7 Things to Know About Shave Ice

On an exceptionally hot day, there's no better way to cool down and quench your relentless thirst than with a cone of shave ice. No, it's not a snow cone, and no, it's not shaved ice—it's something much, much tastier. You'll find shave ice all around Hawaii, from mom and pop shops to beach-side stands. Here are 7 things to know about this sensational treat. Made in Japan, Perfected in Hawaii Though most people associated shave ice with Hawaii, its origins can actually be traced back to Japan. When Japanese plantation workers came to Hawaii in the 1920s and 1930s, they introduced their famous dessert. Needless to say, it was a great hit. Start With Ice
The first step to making shave ice is to start with a nice, big chunk of ice. Next, you'll need a special shave ice machine (sorry, DIYers!). The block of ice is placed into the machine and secured in place. Once the machine is started, the ice will rotate quickly around a super sharp blade, which slices off thin shards of ice. The shards of ice—which look more like snow than ice chunks that you'll see in regular so-called snow cones—are packed into a cone-shaped cup. The resulting product looks something like a big, round snowball. Enter the Syrup
Plain ice wouldn't be much fun to eat (although it is deliciously light and fluffy)—that's where the syrup comes in. Flavored simple syrup is poured over the shave ice. Since the ice is so thin, it actually absorbs the syrup. This is a key reason that shave ice is so tasty: you won't find a pool of syrup at the bottom of the cup.
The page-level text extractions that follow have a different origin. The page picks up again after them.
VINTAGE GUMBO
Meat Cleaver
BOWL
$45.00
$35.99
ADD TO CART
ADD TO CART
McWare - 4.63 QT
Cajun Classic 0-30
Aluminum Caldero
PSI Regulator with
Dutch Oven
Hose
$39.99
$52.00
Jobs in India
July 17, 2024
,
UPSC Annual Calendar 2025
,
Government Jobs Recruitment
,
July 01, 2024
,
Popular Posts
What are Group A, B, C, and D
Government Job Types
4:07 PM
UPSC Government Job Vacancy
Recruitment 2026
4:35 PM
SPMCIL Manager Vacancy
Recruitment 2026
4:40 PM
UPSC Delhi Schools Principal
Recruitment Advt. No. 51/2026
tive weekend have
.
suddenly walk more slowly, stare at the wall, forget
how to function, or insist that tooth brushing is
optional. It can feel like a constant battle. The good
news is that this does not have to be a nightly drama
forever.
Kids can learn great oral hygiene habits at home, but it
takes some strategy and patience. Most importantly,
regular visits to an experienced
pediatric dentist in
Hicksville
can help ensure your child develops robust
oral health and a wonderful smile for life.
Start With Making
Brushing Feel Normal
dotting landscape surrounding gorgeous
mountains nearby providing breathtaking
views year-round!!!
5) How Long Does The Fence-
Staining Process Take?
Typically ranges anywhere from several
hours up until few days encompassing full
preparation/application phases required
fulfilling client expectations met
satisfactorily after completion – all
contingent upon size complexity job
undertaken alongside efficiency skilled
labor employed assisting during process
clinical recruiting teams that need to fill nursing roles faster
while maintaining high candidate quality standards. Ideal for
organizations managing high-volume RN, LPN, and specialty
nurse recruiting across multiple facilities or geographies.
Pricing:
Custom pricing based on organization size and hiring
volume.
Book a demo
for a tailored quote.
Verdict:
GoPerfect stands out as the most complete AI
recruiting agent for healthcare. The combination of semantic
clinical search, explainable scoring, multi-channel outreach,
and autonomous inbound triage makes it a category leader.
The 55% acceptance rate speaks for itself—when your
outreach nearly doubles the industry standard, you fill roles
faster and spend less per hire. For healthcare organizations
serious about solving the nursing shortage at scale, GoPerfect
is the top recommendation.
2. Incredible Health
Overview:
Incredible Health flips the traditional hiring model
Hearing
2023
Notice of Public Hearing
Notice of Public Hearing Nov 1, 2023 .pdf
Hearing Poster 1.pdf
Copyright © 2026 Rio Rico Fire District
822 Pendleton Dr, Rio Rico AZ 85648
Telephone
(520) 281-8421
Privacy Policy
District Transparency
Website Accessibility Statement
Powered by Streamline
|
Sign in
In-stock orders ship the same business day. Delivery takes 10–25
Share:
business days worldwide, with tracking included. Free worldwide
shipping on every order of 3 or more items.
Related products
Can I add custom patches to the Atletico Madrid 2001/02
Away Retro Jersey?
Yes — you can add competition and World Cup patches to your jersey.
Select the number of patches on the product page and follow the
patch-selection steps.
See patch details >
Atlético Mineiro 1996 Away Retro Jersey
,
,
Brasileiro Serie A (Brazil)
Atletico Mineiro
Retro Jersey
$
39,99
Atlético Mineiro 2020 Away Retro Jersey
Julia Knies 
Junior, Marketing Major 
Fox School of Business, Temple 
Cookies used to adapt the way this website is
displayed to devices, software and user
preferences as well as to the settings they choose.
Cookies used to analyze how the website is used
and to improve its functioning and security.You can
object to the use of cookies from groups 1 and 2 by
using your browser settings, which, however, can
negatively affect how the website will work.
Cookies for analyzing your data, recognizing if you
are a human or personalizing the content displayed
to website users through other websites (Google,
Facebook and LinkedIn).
Every bite is delicious. Favored Flavors
The selection of flavors will vary, depending on where you go, but you can expect to find tantalizing tropical flavors like mango, lychee, and pineapple. Some places even make their own in-house syrups from scratch. If you can't decide on just one flavor, no worries—most places will let you combine flavors. The rainbow is a popular option that will have your taste buds working in overdrive in a wonderful, heavenly way. Variations
Some shave ices are simply ice mixed with syrup, as described above, but there are some very palatable variations, too. Many places serve shave ice over a scoop of vanilla ice cream or over an azuki bean paste. Some will add sweet condensed milk over top of the shave ice to give in a nice, creamy texture. As you travel around different towns and islands, you'll get to know the local variations. The variety of colors of the Heleuma Canvas shoe is inspired by the eclectic mix of shave ice flavors. No Shave Ice Machine? Here's an Idea...
Shave ices have existed long before the automatic shave ice machine. The shave ice machine wasn't invented until 1934-- before that, ice was shaved manually with sharp blades. The original Japanese method involved shaving the ice against a sword. Shave Ice Beyond Hawaii
More than a few visitors have fallen in love with shave ice and have been inspired to take this delicious treat back home. Nowadays, you can find shave ice shops throughout the United States. They'll do in a pinch, but believe us when we say that nothing tastes quite like the real thing.